Between 1997 and 2023, the number of firms below the 25th productivity percentile nearly doubled, rising from 444,500 to 873,000, while the total number of firms increased by 70 per cent.
At the other end of the productivity distribution, the number of firms above the 75th percentile only increased by 62 per cent, suggesting that more productive firms make up a smaller share of the economy than they did in 1997.
Raoul Ruparel, chief UK economist at BCG’s Centre for Growth, said a lack of “business dynamism” was partly to blame for the proliferation of low productivity firms. “We’ve seen lower productivity firms being able to survive for longer,” he said.
“Interventions should tackle the long tail of unproductive firms by encouraging dynamism, with an element of encouraging creative destruction and facilitating labour redistribution.”
The research also showed that the sectors which drove productivity growth before the financial crisis have dropped off the pace, even if the star firms have still recorded productivity growth.
Three sectors – information and communications, manufacturing, and financial services – accounted for 84 per cent of productivity growth across the economy between 1997 and 2007. Since then that share has dropped significantly, to 46 per cent between 2008-2018, and just 34 per cent in 2019-2024.
“Previously, the UK was able to thrive despite aggregate productivity growth being concentrated in a small number of large, high-performing sectors. However, while these sectors remain the main drivers of productivity growth, they are contributing much less,” the report said.
The productivity problem
Productivity, a measure of output per hour, is directly connected to growth in wages and living standards.

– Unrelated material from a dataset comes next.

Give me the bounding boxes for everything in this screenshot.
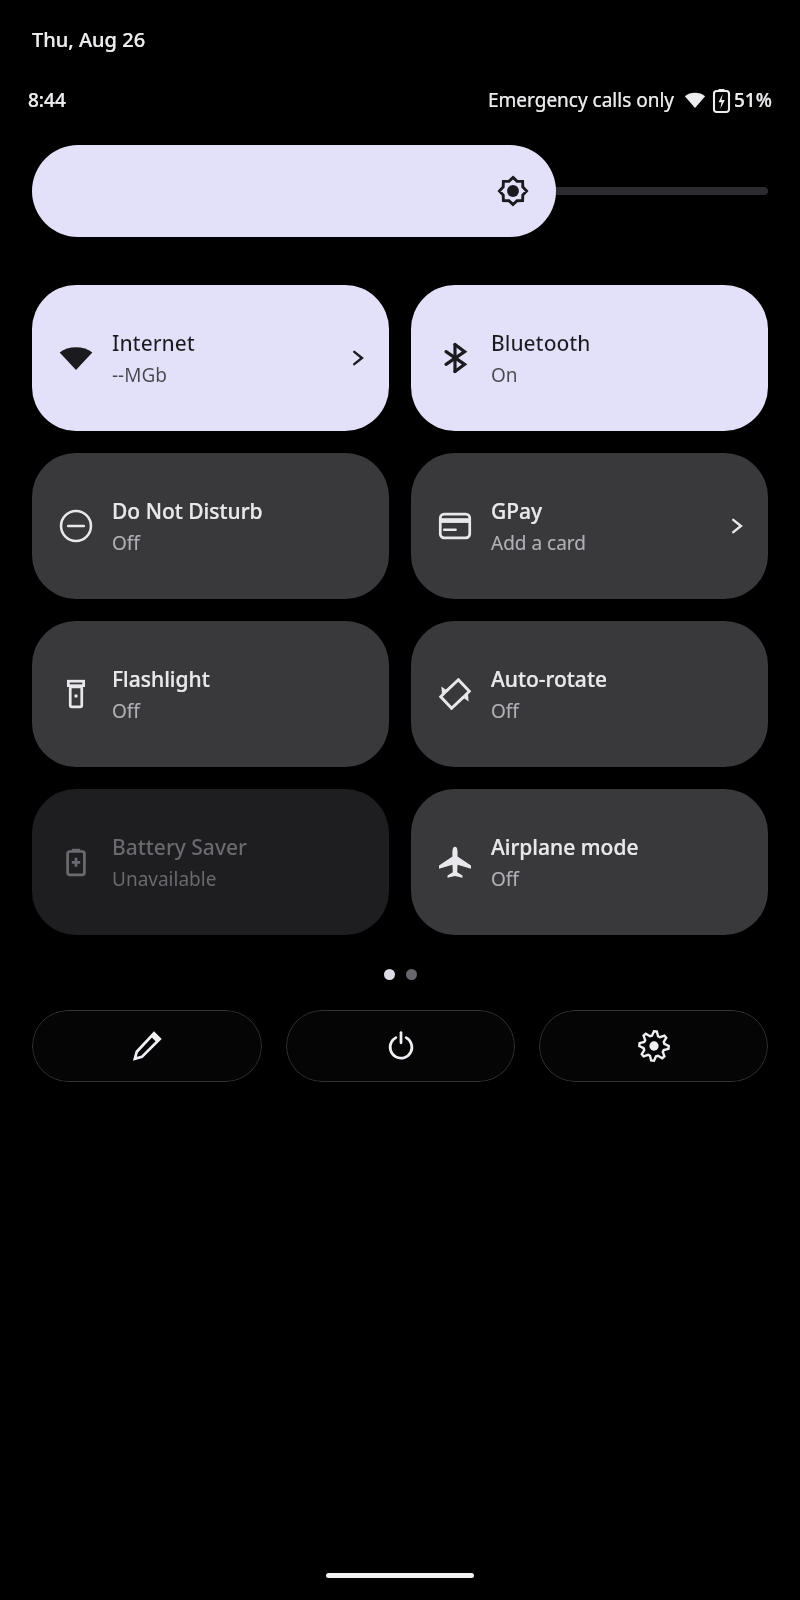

Since the financial crisis, productivity growth has declined sharply in western economies, with the UK suffering more than many peers. The report noted that if the UK’s pre-crisis trend had continued, then the economy would be around £557bn larger.
Successive Chancellors have tried to address the UK’s productivity challenge, but without much success. BCG’s paper suggests that to truly address the productivity challenge, the government must develop targeted solutions for different sectors.
In manufacturing, for example, productivity growth has slowed across the board, suggesting the sector faces structural headwinds. Ruparel pointed to high energy prices as a likely cause.
In info and comms, by contrast, the most productive firms have performed relatively well in the past few years, while lower and mid-tier firms struggled. This implies that the diffusion of new ideas and technologies from frontier firms to the laggards has been slow, a long-term problem for the UK economy across a variety of different sectors.
Ruparel pointed to a 2018 speech by Andy Haldane, then chief economist at the Bank of England, which argued the UK’s diffusion difficulties were a major cause of the productivity slowdown.
“We align with his view that we have a diffusion problem. We have some of the most innovative firms and, at the top end, our most productive firms have been growing productivity strongly…But then there is this long tail, and we’ve really struggled to spread best practice, whether that’s management techniques or new innovations.”